Lucky Iris may be a new band to you but its members shouldn’t be. Lucky Iris is Maeve – on vocals – and Jasper – on everything else – previously of Everyday People. If, like me, you had a particular fondness for Everyday People, you may be saddened to hear of the passing of the band. However you shouldn’t be too sad, because this EP is belter.
The title of the EP may be leading you to the idea that the songs in some way relate to the present coronavirus situation but, as the duo say ‘the name was decided on long before this virus became headline news. The EP is actually a concept EP based around a night on the town, and how sometimes they don’t go to plan and it may be better to stay home’.
Maeve and Jasper describe Lucky Iris’s sound as alt-pop, I might describe it as really classy pop, pop with depth. However to be honest I’m really struggling with labelling these (apart from perhaps the opening song) as pop really. The songs feel too big, too classic, to be labelled as pop.
The EP opener – ‘Get Ready With Me’ – is a boppy song, the sort of thing you might listen to before going out – as might be obvious, natch. It has that ‘it’s going to be great night’ vibe, it has that sneaky pre-drink thing going on. It alternates between these bright boppy sections and slower soulful sections. These slower sections hint at what is to come. Vocally Maeve’s voice is upfront and, as you’d expect, great. The music is really cleverly arranged, those transitions between faster and slower sections are seamless. But this opening song only gives you some idea of the musical riches to come.

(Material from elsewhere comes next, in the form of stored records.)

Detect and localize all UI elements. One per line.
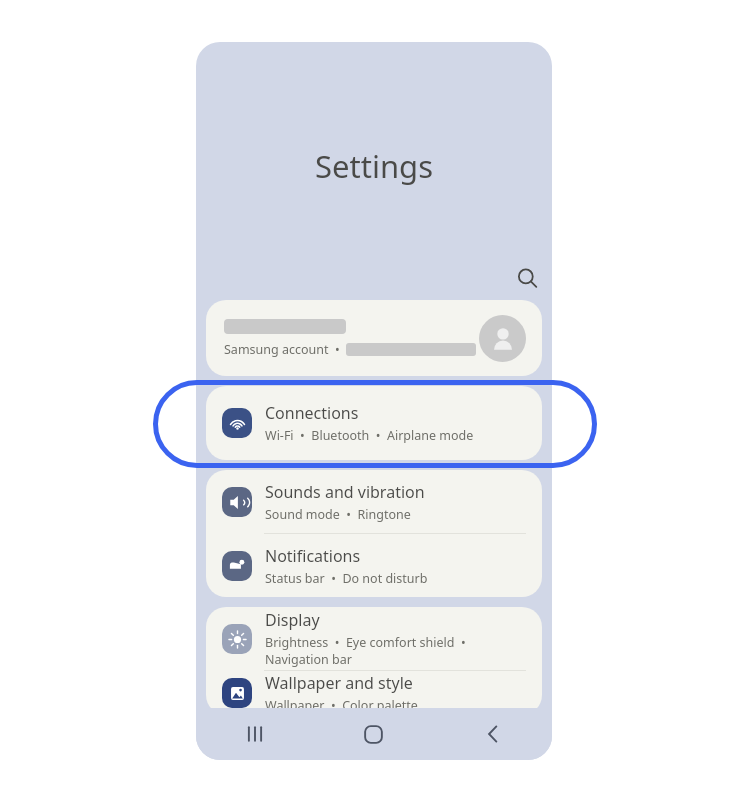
staticText: Notifications [265,545,361,567]
button[interactable]: Connections highlighted [150,378,600,470]
button[interactable]: Recents [196,708,314,760]
staticText: Wallpaper • Color palette [265,697,418,714]
staticText: Sounds and vibration [265,481,425,503]
button[interactable]: Back [433,708,552,760]
button[interactable]: Sounds and vibration [206,470,542,533]
button[interactable]: Connections [206,386,542,460]
staticText: Display [265,609,320,631]
staticText: Wallpaper and style [265,672,413,694]
staticText: Status bar • Do not disturb [265,570,428,587]
button[interactable]: Home [314,708,433,760]
button[interactable]: Search [506,257,548,299]
button[interactable]: Samsung account • [206,300,542,376]
button[interactable]: Notifications [206,534,542,597]
staticText: Samsung account • [224,341,340,358]
staticText: Brightness • Eye comfort shield • Naviga… [265,634,528,668]
button[interactable]: Wallpaper and style [206,671,542,715]
button[interactable]: Display [206,607,542,670]
staticText: Connections [265,402,359,424]
staticText: Sound mode • Ringtone [265,506,411,523]
staticText: Wi-Fi • Bluetooth • Airplane mode [265,427,474,444]
staticText: Settings [315,145,433,187]
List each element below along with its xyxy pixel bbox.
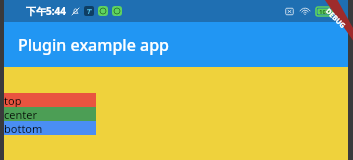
staticText: center <box>4 107 37 121</box>
button[interactable]: bottom <box>4 121 96 135</box>
staticText: Plugin example app <box>18 34 169 56</box>
button[interactable]: center <box>4 107 96 121</box>
button[interactable]: top <box>4 93 96 107</box>
staticText: DEBUG <box>323 7 348 31</box>
other: Debug banner <box>301 0 353 52</box>
button[interactable]: Plugin example app <box>4 22 348 67</box>
staticText: top <box>4 93 22 107</box>
staticText: 100 <box>319 8 330 16</box>
staticText: 下午5:44 <box>26 4 66 18</box>
staticText: bottom <box>4 121 43 135</box>
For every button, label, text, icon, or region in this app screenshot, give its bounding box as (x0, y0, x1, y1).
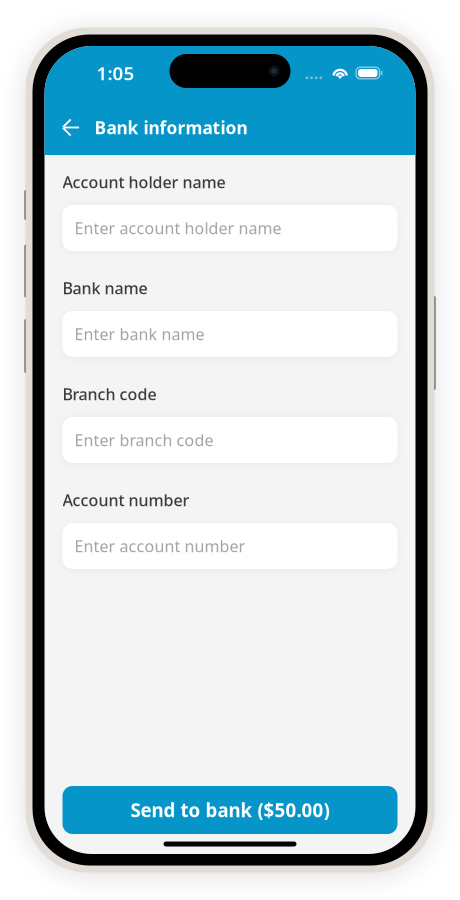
staticText: Bank name (62, 277, 148, 299)
button[interactable]: Enter bank name (62, 311, 398, 357)
staticText: Enter account holder name (74, 217, 282, 239)
button[interactable]: Send to bank ($50.00) (62, 786, 398, 834)
staticText: Account holder name (62, 171, 226, 193)
button[interactable]: Enter account number (62, 523, 398, 569)
button[interactable]: Enter account holder name (62, 205, 398, 251)
staticText: Enter branch code (74, 429, 214, 451)
staticText: Enter bank name (74, 323, 204, 345)
staticText: Branch code (62, 383, 156, 405)
staticText: Bank information (94, 116, 248, 139)
staticText: Send to bank ($50.00) (130, 798, 330, 822)
staticText: 1:05 (96, 61, 134, 85)
button[interactable]: Back (54, 106, 88, 150)
staticText: Account number (62, 489, 190, 511)
button[interactable]: Enter branch code (62, 417, 398, 463)
staticText: Enter account number (74, 535, 246, 557)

‘Take 5 (Why Can’t You See Me?)’ is a big voice and piano ballad. Hints of soul, hints of jazz. Maeve’s vocal bewiches and mesmerises. It’s intimate, it’s emotional. And as the song progresses, layers of intertwining voices are introduced. It manages to be both musically sparse and rich at the same time. I have fallen musically in love with this song.
‘Glitter Vision’ is poppier again, it has hints of a big synth pop song. But Maeve’s voice brings a hint of soul, and the music brings a hint of funk. This is until it dramatically slows, almost to a grind. This reflects the words, things are going wrong on that night out.
And now we come to ‘I Fell Backwards’. My favourite track on the EP, and one that brought more than a small tear to my eye, and a lump to my throat as Maeve sings quietly ‘and alone’ at the end of the song. This thing is so bloody good, it’s so huge. It’s another voice and (mainly) piano ballad – but I think describing this as a torch song would be better – but what a voice. Maeve produces a vocal that somehow I knew she was capable of, a vocal performance that comes from deep within her. She’s not just singing the words, she’s performing the song. Her voice goes from intimate, to pleading, to deeply sad.
I’ve resisted gushing until now, but I can’t stop myself. THis EP is stunningly beautiful. The songs are really well written musically and lyrically. The balance between voice and instruments is perfect. It enables Maeve to stretch herself vocally, to showcase her voice – and it’s a voice that deserves showcased without reducing the music to mere backing.
This is Lucky Iris’s first release, and it’s truly brilliant. These songs are beautiful, they deserve to be considered classics. You may think I’m exaggerating but I’m not. I am in fact almost unable to express quite how good this EP is.
Look what you need to do is to listen to this EP – sit down, turn the lights down low, and immerse yourself in them, drown yourself in them. I challenge you not to be emotionally moved by these songs as they unfold the story of that night out.
Everyday People are dead, long live Lucky Iris!